What gets to me even more is how a person of hope and confidence in God such as myself, could ever feel a loss of hope in people? Something that came out while I was speaking Friday was that – if God believes in us, more than we could ever believe in him. Maybe we need to believe in people, more than they believe in themselves.

Of all people, followers of Jesus should be speakers of truth and hope to all humanity.

Trite and Tired

What is going on with me these days?

I used to have a great deal of patience and understanding when people used trite sayings and phrases to express an idea. Now I have none. Absolutely none. I’m tired of the lack of authenticity I see. My experience with God is so opposite from it. My experiences with my closest friends are so opposite. So when I experience it from other believers who say they are following hard after Christ, I… I just can’t deal with it. It’s like having a pebble in my shoe. I want to confront it and get rid of it.

I just wish people would be real.

I passed so many churches this weekend with some variation “Have an Attitude of Gratitude” on their signs. Do people really believe that such a trite saying written on some sign is really going to transform someone’s heart? That someone’s going to see that sign and have a sudden epiphany, “omigosh! I forgot to put on my gratitude today.” Paleeze.

I saw a book for sale at LifeWay today called, “It’s Not About Me.” I just rolled my eyes and thought, ‘here we go again.’

Tonight, while I was on my cell phone with one of my best friends, another friend left me a message on my voicemail reiterating some trite things they’d previously said. I know my friend means well, but… dang, so many times he sounds so fake. Its those trite sayings, those Scripture passages used in place of real feelings and thoughts, those Christian phrases people say as a means to avoid having to dig into their own spirit and soul for words and truth.
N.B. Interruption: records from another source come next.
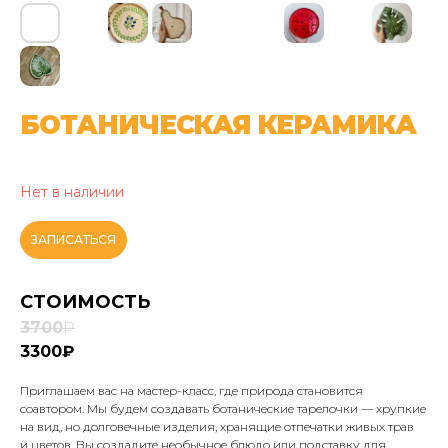
БОТАНИЧЕСКАЯ КЕРАМИКА
Нет в наличии
ЗАПИСАТЬСЯ
СТОИМОСТЬ
3700
₽
3300₽
Приглашаем вас на мастер-класс, где природа становится
соавтором. Мы будем создавать ботанические тарелочки — хрупкие
на вид, но долговечные изделия, хранящие отпечатки живых трав
и цветов. Вы создадите необычное блюдо или подставку для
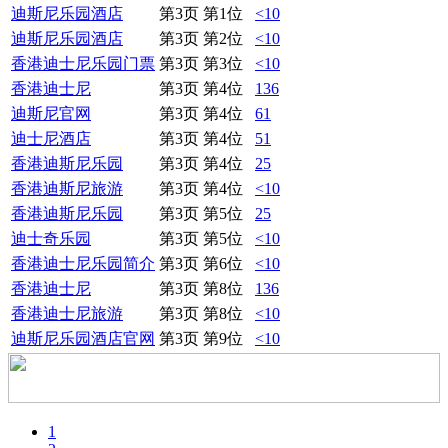
迪斯尼乐园酒店
第3页 第1位
<10
迪斯尼乐园酒店
第3页 第2位
<10
香港迪士尼乐园门票
第3页 第3位
<10
香港迪士尼
第3页 第4位
136
迪斯尼官网
第3页 第4位
61
迪士尼酒店
第3页 第4位
51
香港迪斯尼乐园
第3页 第4位
25
香港迪斯尼旅游
第3页 第4位
<10
香港迪斯尼乐园
第3页 第5位
25
迪士奇乐园
第3页 第5位
<10
香港迪士尼乐园简介
第3页 第6位
<10
香港迪士尼
第3页 第8位
136
香港迪士尼旅游
第3页 第8位
<10
迪斯尼乐园酒店官网
第3页 第9位
<10
1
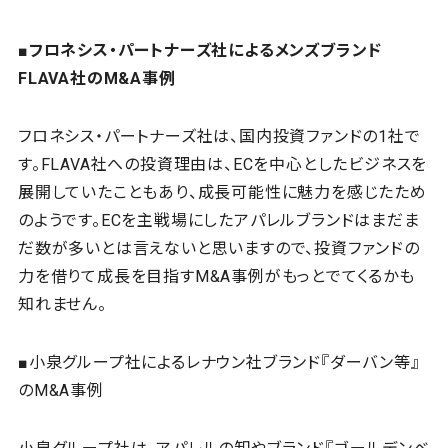
■フロネシス・パートナーズ社によるメンズブランド
FLAVA社のM&A事例
フロネシス・パートナーズ社は、国内投資ファンドの1社で
す。FLAVA社への投資理由は、ECを中心としたビジネスを
展開していたこともあり、成長可能性に魅力を感じたため
のようです。ECを主戦場にしたアパレルブランドはまだま
だ数が多いとは言えないと思いますので、投資ファンドの
力を借りて成長を目指すM&A事例がもっとでてくるかも
知れません。
■小泉グループ社によるレナウン社ブランド『ダーバン等』
のM&A事例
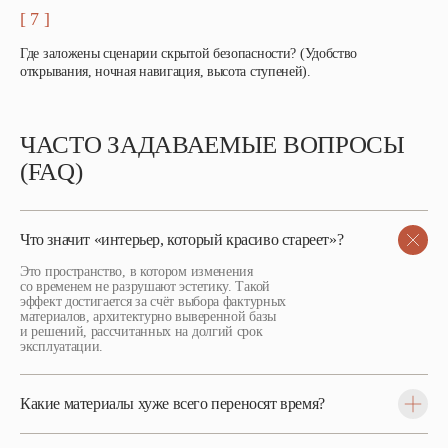
[ 7 ]
Где заложены сценарии скрытой безопасности? (Удобство
открывания, ночная навигация, высота ступеней).
ЧАСТО ЗАДАВАЕМЫЕ ВОПРОСЫ
(FAQ)
Что значит «интерьер, который красиво стареет»?
Это пространство, в котором изменения
со временем не разрушают эстетику. Такой
эффект достигается за счёт выбора фактурных
материалов, архитектурно выверенной базы
и решений, рассчитанных на долгий срок
эксплуатации.
Какие материалы хуже всего переносят время?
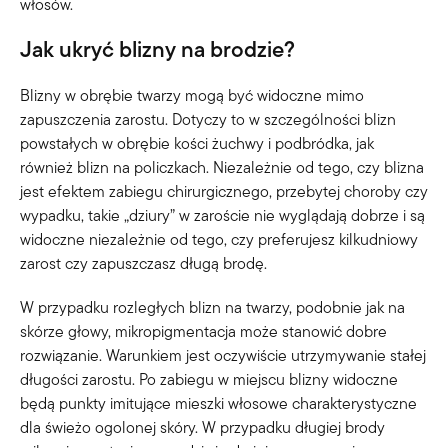
włosów.
Jak ukryć blizny na brodzie?
Blizny w obrębie twarzy mogą być widoczne mimo
zapuszczenia zarostu. Dotyczy to w szczególności blizn
powstałych w obrębie kości żuchwy i podbródka, jak
również blizn na policzkach. Niezależnie od tego, czy blizna
jest efektem zabiegu chirurgicznego, przebytej choroby czy
wypadku, takie „dziury” w zaroście nie wyglądają dobrze i są
widoczne niezależnie od tego, czy preferujesz kilkudniowy
zarost czy zapuszczasz długą brodę.
W przypadku rozległych blizn na twarzy, podobnie jak na
skórze głowy, mikropigmentacja może stanowić dobre
rozwiązanie. Warunkiem jest oczywiście utrzymywanie stałej
długości zarostu. Po zabiegu w miejscu blizny widoczne
będą punkty imitujące mieszki włosowe charakterystyczne
dla świeżo ogolonej skóry. W przypadku długiej brody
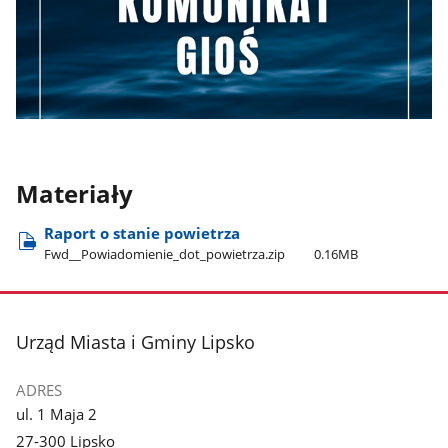
Materiały
Raport o stanie powietrza
Fwd​_​_Powiadomienie​_dot​_powietrza.zip
0.16MB
stopka
Urząd Miasta i Gminy Lipsko
ADRES
ul. 1 Maja 2
27-300 Lipsko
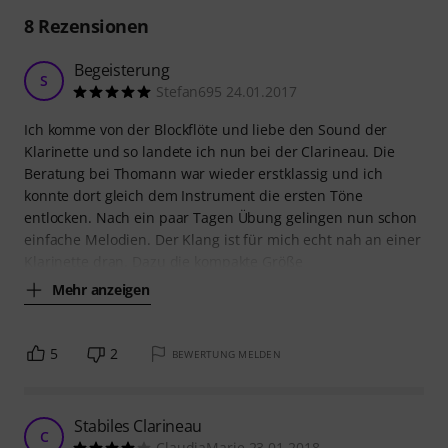
8
Rezensionen
Begeisterung
S
Stefan695 24.01.2017
Ich komme von der Blockflöte und liebe den Sound der
Klarinette und so landete ich nun bei der Clarineau. Die
Beratung bei Thomann war wieder erstklassig und ich
konnte dort gleich dem Instrument die ersten Töne
entlocken. Nach ein paar Tagen Übung gelingen nun schon
einfache Melodien. Der Klang ist für mich echt nah an einer
Klarinette dran. Dazu die kompakte Größe
Mehr anzeigen
5
2
BEWERTUNG MELDEN
Stabiles Clarineau
C
ClaudiaMarie 23.01.2018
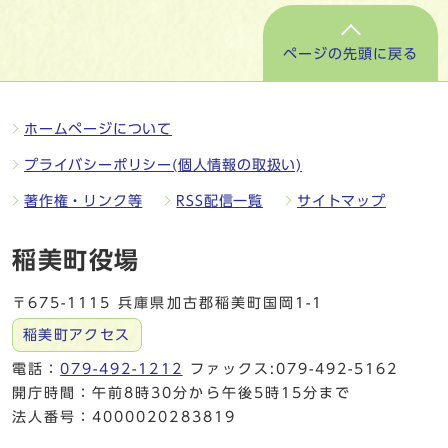
ページの先頭に戻る
ホームページについて
プライバシーポリシー(個人情報の取扱い)
著作権・リンク等
RSS配信一覧
サイトマップ
稲美町役場
〒675-1115 兵庫県加古郡稲美町国岡1-1
稲美町アクセス
電話：
079-492-1212
ファックス:079-492-5162
開庁時間：午前8時30分から午後5時15分まで
法人番号：4000020283819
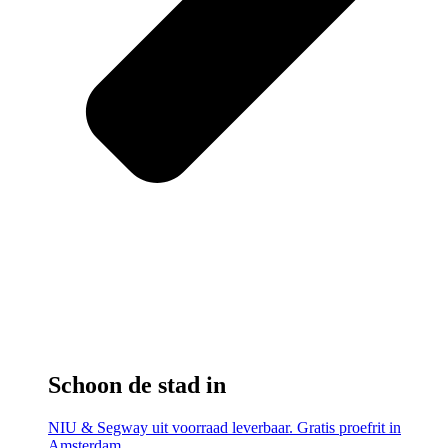
Schoon de stad in
NIU & Segway uit voorraad leverbaar. Gratis proefrit in
Amsterdam.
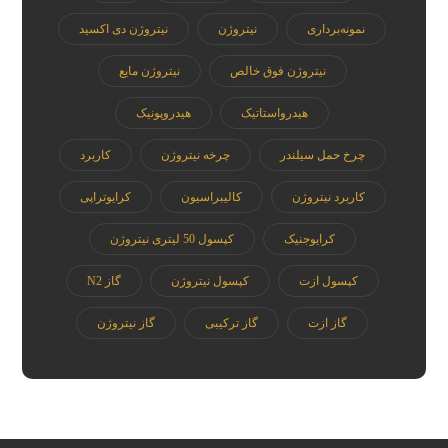
نمونه‌برداری
نیتروژن
نیتروژن دی اکسید
نیتروژن فوق خالص
نیتروژن مایع
هیدرواستاتیک
هیدروپونیک
چرخ حمل سیلندر
چرخه نیتروژن
کاربرد
کاربرد نیتروژن
کالیبراسیون
کرایوتراپی
کرایوجنیک
کپسول 50 لیتری نیتروژن
کپسول ازت
کپسول نیتروژن
گاز N2
گاز ازت
گاز ترکیبی
گاز نیتروژن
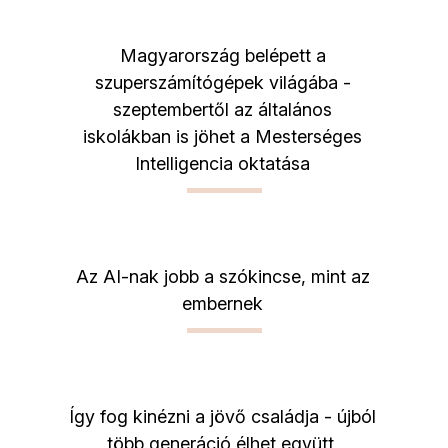
Magyarország belépett a
szuperszámítógépek világába -
szeptembertől az általános
iskolákban is jöhet a Mesterséges
Intelligencia oktatása
Az AI-nak jobb a szókincse, mint az
embernek
Így fog kinézni a jövő családja - újból
több generáció élhet együtt,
And it all comes so naturally. We don’t have to think about it. Trite sayings have crept into every aspect of our lives. Think back over the last day. When someone asked you how you were, did you answer truthfully, or did you give the standard and expected “fine”? When was the last time you actually meant “bless you” when you responded to someone’s sneeze?

Every day is filled with dozens upon dozens of banal, overused, unmeant, rote phrases we volley to each other over and over. Christians are especially notorious for this. With all our Praise-the-Lord!-I’m-just-a-sinner-saved-by-grace-God-is-good-life-with-Jesus-is-sweet-I’m-just-a-vessel saccharine crap, it’s no wonder the world finds Jesus distasteful. Who wants to join a revolution full of fakers? Or worse, one full of perfect people? Who could keep up with that? I couldn’t.

I used to be able to tolerate all this stuff. I felt people meant well for the most part, and was willing to overlook the fact that their words sounded insincere because, “their heart was still in the right place.” Besides, they probably didn’t realize how their words came across.

I still believe that to be true. But my tolerance level has shrunk to zero. I don’t know why, exactly.

Perhaps that’s what depression does to you. The rose-colored glasses get yanked off and ground under foot. Once that happens you see the world in a less-flattering light. Perhaps a more realistic light. People are taken at face, and word, value.

What we say, and how we say it, reflects who we are. Whether true — and truly meant — or not, words have a powerful impact on others, both on their own outlook and on their opinion of the speaker. For better or worse, our words leave a mark on every listener.

God help me! Keep me silent unless You need me to speak. And help me find my patience, which I seem to have mislaid… or give me the courage to speak boldly and gently. Let the marks my words leave be ones of healing, hope and love!